• Instructions to follow: Would you please set down the entries below exactly as shown?

• Data:
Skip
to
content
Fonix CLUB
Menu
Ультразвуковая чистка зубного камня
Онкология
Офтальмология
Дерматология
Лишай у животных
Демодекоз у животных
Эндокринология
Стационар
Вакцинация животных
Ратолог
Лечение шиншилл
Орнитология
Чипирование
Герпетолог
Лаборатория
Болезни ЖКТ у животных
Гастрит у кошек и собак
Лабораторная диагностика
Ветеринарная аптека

• Solution for this exercise:
Skip
to
content
Fonix CLUB
Menu
Ультразвуковая чистка зубного камня
Онкология
Офтальмология
Дерматология
Лишай у животных
Демодекоз у животных
Эндокринология
Стационар
Вакцинация животных
Ратолог
Лечение шиншилл
Орнитология
Чипирование
Герпетолог
Лаборатория
Болезни ЖКТ у животных
Гастрит у кошек и собак
Лабораторная диагностика
Ветеринарная аптека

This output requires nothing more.